Find the line that contains "новой экономической доктрине для обеспечения". Then set down that line and all the lines after it, to the end of the records, exactly and with nothing added.

◆ Data supplied ◆
----
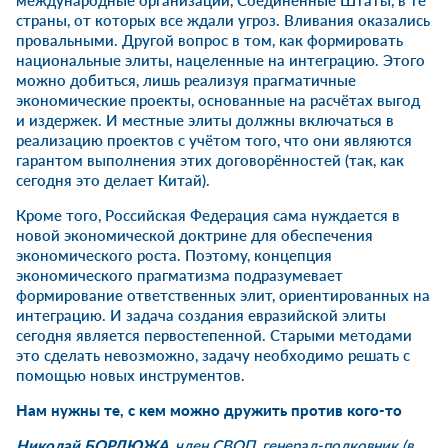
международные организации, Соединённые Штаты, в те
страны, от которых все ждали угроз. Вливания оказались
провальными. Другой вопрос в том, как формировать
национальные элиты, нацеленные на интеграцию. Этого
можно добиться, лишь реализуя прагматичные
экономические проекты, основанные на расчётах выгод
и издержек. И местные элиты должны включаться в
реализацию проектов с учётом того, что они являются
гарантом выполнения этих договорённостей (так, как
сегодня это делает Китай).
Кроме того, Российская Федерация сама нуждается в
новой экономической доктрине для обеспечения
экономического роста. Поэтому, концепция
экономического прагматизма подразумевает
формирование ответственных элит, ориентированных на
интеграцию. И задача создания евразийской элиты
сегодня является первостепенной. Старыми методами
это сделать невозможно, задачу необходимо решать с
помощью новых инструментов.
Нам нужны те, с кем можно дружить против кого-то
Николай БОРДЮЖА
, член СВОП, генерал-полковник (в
----
◆ Response to the exercise ◆
новой экономической доктрине для обеспечения
экономического роста. Поэтому, концепция
экономического прагматизма подразумевает
формирование ответственных элит, ориентированных на
интеграцию. И задача создания евразийской элиты
сегодня является первостепенной. Старыми методами
это сделать невозможно, задачу необходимо решать с
помощью новых инструментов.
Нам нужны те, с кем можно дружить против кого-то
Николай БОРДЮЖА
, член СВОП, генерал-полковник (в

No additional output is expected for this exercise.